Information provided section start

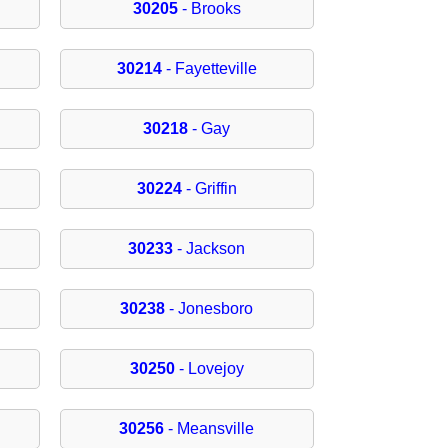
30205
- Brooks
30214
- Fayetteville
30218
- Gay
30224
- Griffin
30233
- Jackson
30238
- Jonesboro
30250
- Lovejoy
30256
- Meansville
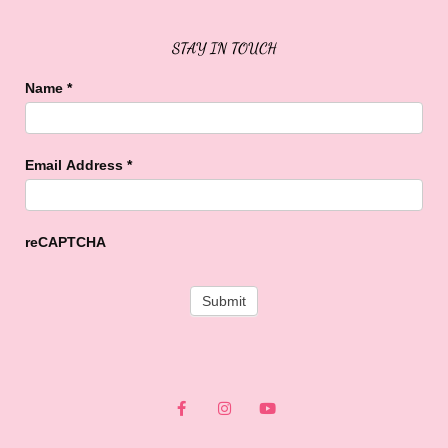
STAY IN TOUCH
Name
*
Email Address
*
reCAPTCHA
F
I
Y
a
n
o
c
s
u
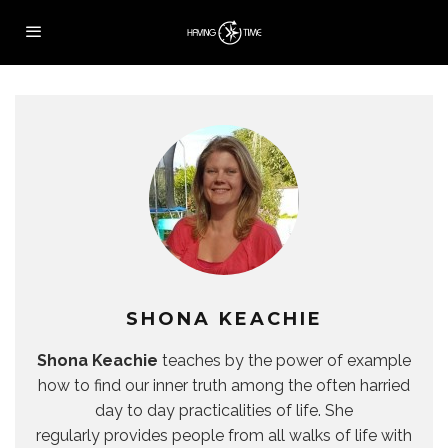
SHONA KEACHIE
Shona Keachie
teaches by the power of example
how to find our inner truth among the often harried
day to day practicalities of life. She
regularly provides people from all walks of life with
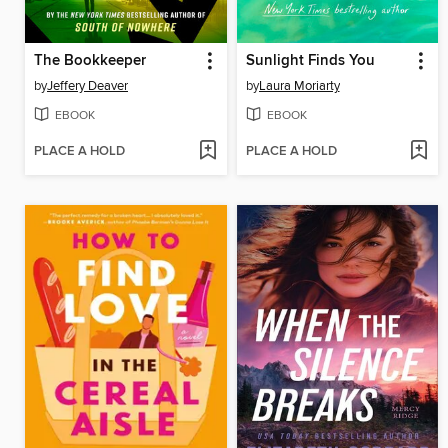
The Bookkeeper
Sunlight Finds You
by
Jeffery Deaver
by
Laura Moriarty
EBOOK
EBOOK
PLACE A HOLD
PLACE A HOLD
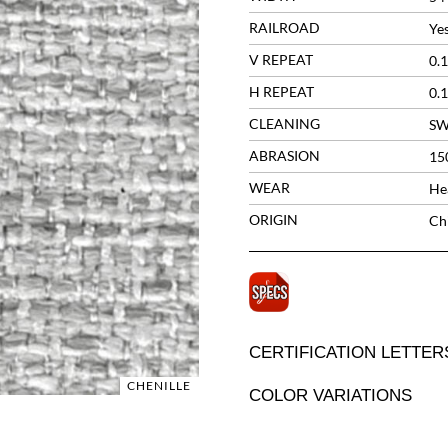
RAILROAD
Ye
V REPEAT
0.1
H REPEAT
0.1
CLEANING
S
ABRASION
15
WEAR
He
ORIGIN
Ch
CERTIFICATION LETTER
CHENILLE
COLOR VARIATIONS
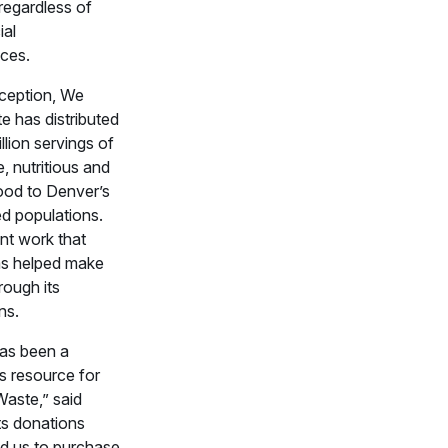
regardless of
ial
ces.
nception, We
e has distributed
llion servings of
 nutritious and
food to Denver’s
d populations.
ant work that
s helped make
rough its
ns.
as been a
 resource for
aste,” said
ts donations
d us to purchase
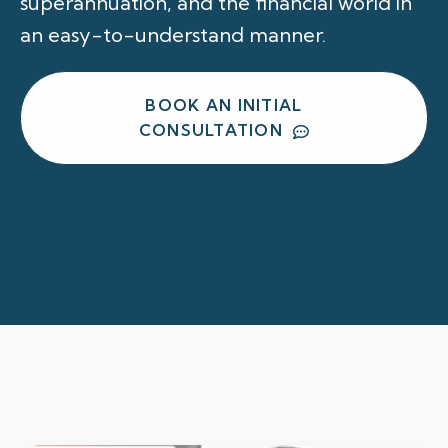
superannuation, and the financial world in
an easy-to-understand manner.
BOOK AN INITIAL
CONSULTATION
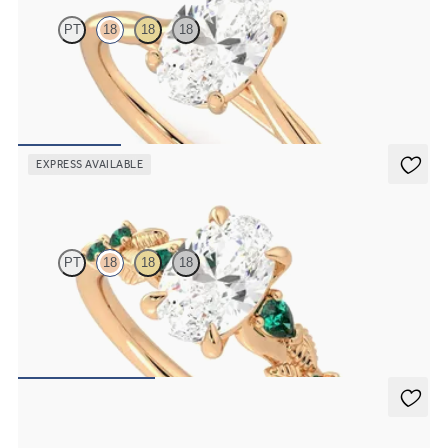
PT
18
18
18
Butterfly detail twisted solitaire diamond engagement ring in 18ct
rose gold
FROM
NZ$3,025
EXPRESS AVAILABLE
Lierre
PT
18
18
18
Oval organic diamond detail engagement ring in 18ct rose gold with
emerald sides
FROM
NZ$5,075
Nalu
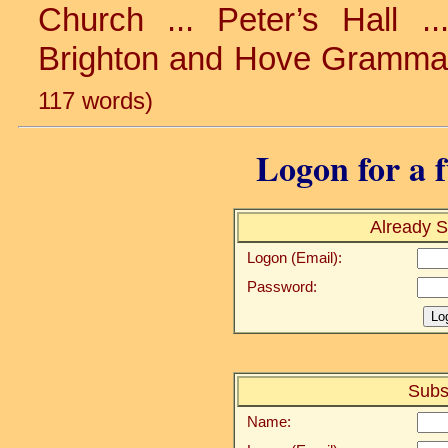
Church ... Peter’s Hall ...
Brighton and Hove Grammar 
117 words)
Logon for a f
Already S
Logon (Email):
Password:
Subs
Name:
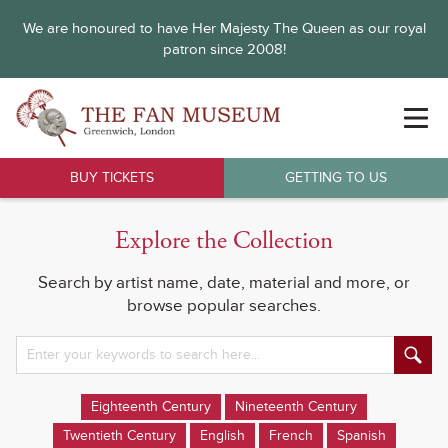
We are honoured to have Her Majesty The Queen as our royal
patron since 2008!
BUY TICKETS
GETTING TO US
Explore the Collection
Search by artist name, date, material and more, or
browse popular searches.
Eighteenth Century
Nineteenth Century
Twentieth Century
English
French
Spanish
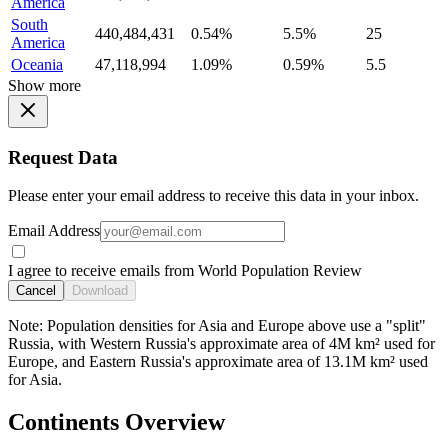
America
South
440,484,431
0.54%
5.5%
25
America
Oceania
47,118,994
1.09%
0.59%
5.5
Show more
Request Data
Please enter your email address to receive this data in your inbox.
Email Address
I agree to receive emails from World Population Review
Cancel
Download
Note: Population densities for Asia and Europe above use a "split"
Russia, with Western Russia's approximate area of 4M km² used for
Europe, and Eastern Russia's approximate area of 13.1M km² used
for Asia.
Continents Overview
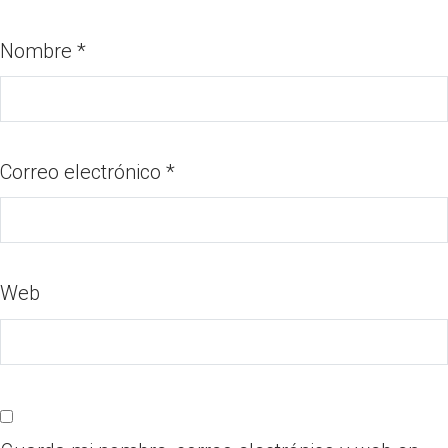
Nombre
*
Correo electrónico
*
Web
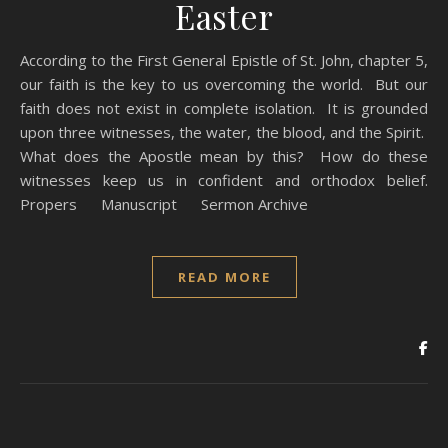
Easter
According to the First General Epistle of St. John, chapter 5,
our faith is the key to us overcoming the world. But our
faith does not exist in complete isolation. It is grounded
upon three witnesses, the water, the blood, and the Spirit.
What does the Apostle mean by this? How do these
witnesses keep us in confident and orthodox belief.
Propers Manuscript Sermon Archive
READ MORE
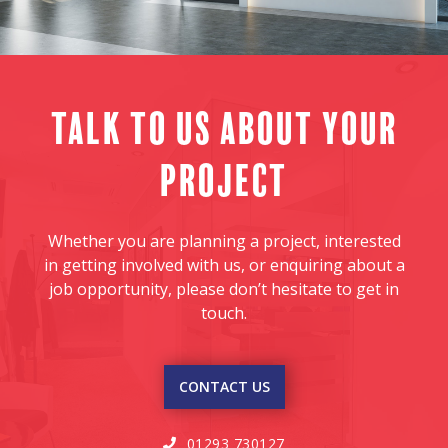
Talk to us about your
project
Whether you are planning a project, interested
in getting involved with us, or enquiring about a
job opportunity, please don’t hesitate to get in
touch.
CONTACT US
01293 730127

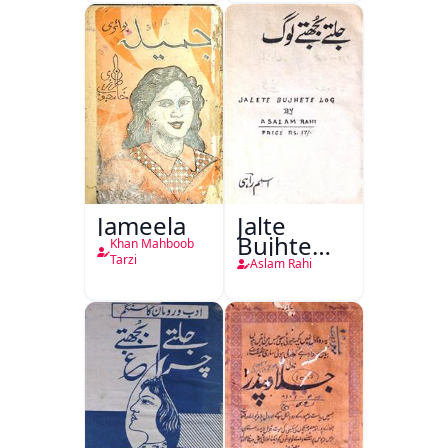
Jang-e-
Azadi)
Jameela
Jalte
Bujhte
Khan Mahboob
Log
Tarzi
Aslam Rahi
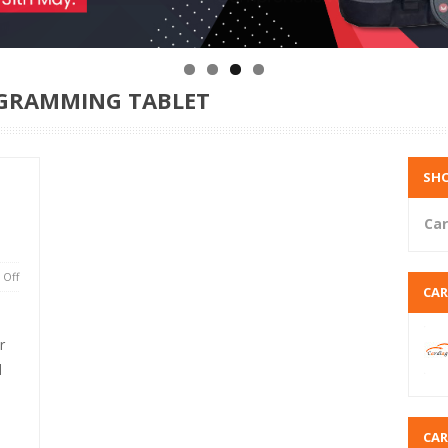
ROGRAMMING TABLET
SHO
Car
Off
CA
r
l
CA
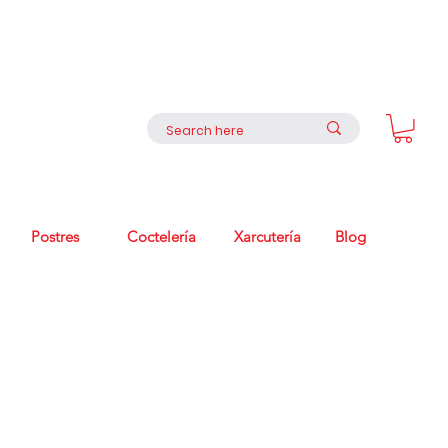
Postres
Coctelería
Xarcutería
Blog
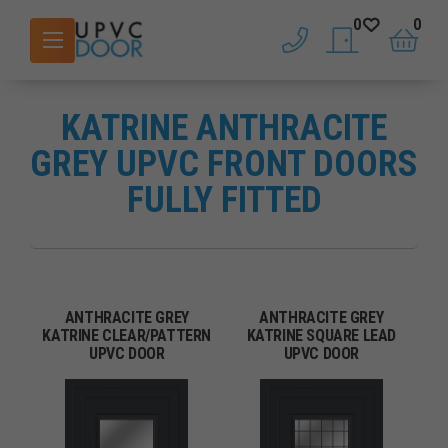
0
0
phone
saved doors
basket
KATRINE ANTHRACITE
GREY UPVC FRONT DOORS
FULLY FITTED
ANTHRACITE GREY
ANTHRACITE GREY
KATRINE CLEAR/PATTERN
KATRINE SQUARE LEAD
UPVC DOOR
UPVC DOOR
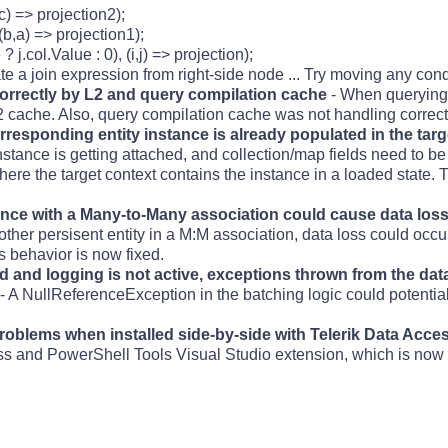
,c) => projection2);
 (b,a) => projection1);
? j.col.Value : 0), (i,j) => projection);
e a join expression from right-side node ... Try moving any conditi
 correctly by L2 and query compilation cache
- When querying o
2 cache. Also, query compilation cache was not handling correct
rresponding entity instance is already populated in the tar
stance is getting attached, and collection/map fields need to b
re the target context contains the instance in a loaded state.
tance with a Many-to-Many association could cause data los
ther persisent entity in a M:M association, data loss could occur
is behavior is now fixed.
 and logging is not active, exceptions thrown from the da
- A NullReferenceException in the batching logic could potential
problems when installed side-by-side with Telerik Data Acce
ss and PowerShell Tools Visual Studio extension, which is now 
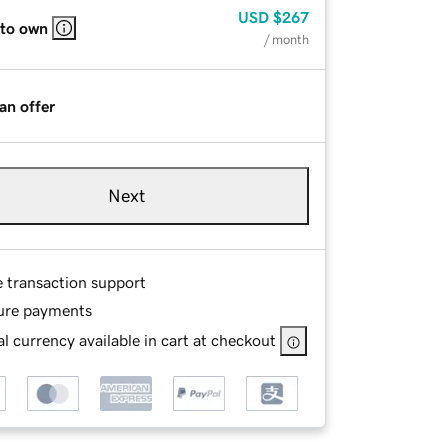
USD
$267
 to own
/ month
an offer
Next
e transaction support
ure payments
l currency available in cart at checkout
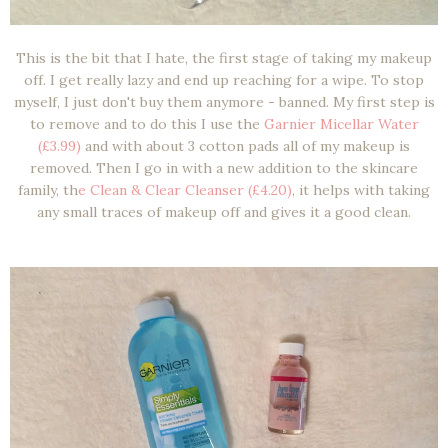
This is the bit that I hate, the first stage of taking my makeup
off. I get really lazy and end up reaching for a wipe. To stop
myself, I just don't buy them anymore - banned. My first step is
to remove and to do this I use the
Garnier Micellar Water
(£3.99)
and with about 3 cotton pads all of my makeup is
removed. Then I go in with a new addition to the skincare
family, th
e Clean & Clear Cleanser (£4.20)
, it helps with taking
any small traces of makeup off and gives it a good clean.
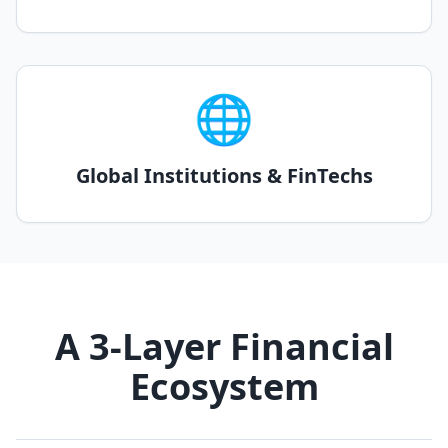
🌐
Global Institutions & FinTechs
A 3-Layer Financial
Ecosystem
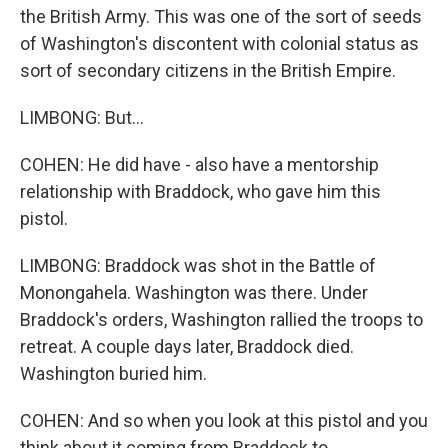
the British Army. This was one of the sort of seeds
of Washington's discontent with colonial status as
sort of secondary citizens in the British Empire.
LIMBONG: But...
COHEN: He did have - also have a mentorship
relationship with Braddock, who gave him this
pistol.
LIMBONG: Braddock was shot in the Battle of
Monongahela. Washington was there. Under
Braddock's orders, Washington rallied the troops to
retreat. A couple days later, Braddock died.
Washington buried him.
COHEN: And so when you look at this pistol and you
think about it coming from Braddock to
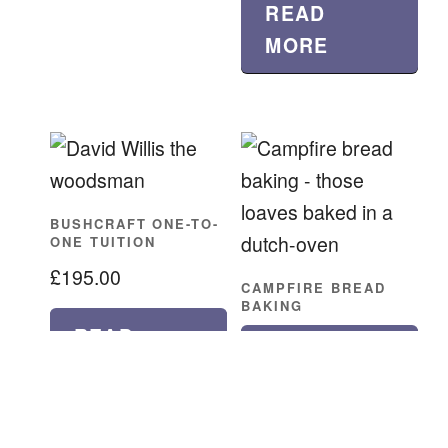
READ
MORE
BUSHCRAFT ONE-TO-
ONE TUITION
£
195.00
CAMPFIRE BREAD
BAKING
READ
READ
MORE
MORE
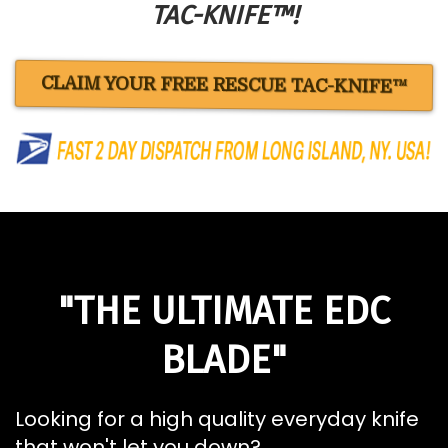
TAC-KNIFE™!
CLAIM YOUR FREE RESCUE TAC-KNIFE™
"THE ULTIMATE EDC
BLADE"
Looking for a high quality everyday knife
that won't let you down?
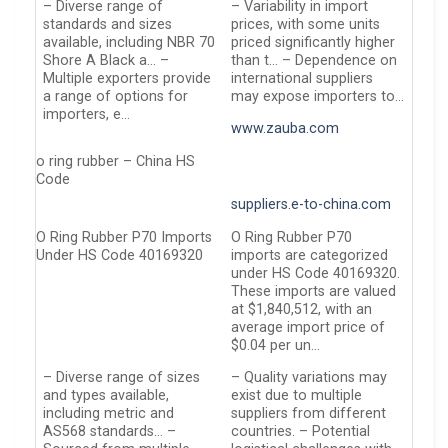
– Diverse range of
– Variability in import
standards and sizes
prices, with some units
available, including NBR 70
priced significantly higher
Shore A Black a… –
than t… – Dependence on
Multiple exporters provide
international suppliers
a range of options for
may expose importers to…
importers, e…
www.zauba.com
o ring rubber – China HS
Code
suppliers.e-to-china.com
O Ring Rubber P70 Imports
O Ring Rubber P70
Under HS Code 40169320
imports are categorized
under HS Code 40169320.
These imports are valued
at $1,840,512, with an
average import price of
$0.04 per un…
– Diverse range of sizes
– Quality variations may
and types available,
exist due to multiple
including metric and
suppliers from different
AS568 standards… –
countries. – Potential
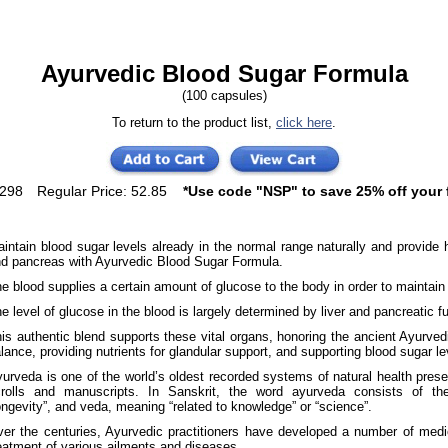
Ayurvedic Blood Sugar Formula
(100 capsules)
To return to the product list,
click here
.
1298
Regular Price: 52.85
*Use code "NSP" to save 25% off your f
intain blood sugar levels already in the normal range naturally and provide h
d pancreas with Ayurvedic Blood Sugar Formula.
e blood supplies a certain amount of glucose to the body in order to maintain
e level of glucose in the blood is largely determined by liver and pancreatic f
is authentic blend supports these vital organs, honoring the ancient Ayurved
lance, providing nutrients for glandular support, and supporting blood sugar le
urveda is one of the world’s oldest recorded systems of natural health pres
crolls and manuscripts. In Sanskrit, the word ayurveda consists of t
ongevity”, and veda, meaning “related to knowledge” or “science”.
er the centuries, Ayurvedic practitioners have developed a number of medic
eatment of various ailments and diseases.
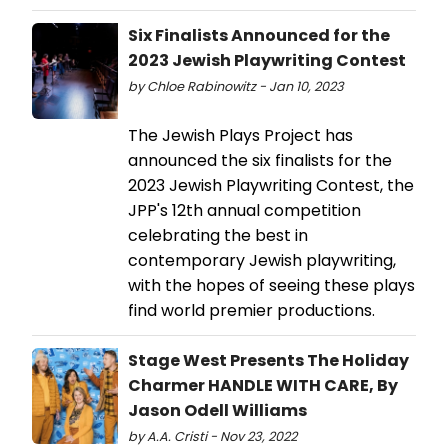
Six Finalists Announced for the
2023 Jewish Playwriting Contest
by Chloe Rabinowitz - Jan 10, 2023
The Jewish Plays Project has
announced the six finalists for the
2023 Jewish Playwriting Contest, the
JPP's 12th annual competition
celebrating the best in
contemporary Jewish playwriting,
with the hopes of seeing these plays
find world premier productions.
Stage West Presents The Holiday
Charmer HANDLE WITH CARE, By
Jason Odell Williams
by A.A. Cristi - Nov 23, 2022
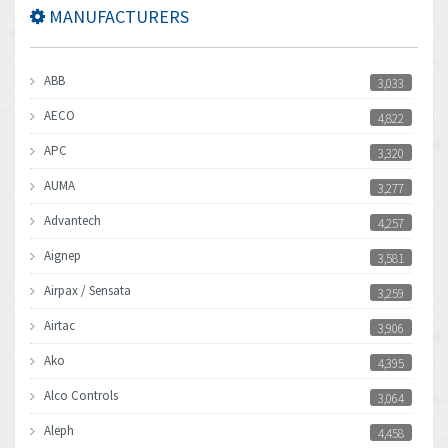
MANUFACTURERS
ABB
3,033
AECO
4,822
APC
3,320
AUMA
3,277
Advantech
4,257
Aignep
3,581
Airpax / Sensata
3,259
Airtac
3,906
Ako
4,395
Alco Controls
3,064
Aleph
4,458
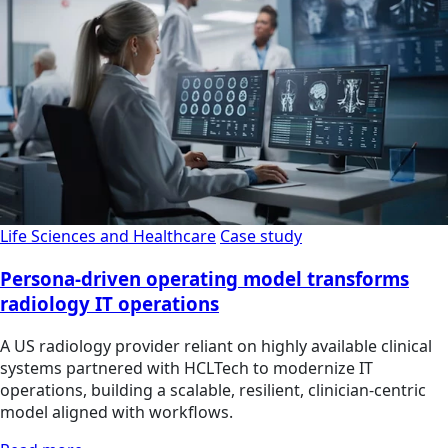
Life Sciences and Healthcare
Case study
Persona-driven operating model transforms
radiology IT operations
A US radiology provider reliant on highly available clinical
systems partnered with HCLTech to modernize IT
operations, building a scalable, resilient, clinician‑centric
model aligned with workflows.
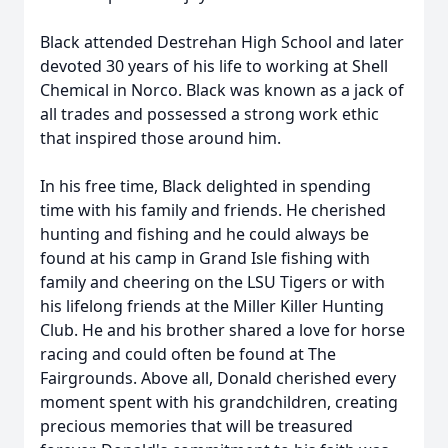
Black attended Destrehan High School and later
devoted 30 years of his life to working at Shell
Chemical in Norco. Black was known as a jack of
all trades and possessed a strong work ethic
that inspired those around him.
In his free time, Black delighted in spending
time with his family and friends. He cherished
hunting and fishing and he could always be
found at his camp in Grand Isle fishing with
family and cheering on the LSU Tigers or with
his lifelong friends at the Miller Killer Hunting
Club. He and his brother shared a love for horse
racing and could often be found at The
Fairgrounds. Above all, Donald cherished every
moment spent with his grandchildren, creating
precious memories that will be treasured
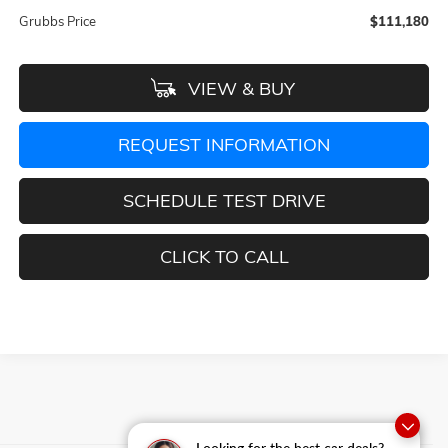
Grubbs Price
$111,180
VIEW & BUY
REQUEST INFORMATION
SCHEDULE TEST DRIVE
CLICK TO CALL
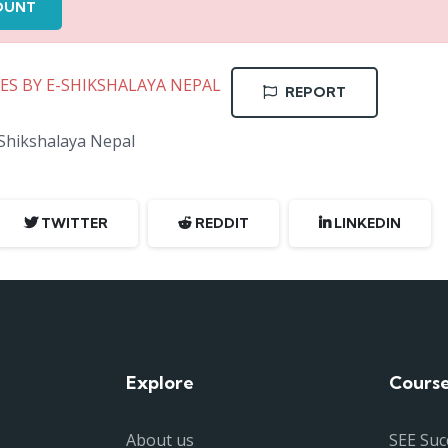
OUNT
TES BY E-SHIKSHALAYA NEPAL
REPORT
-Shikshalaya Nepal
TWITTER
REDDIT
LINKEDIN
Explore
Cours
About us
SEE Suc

Information provided section end

== Exercise directions ==
Report every line of the records that contains the word "LIMBONG".

== Solved exercise ==
LIMBONG: But...
LIMBONG: Braddock was shot in the Battle of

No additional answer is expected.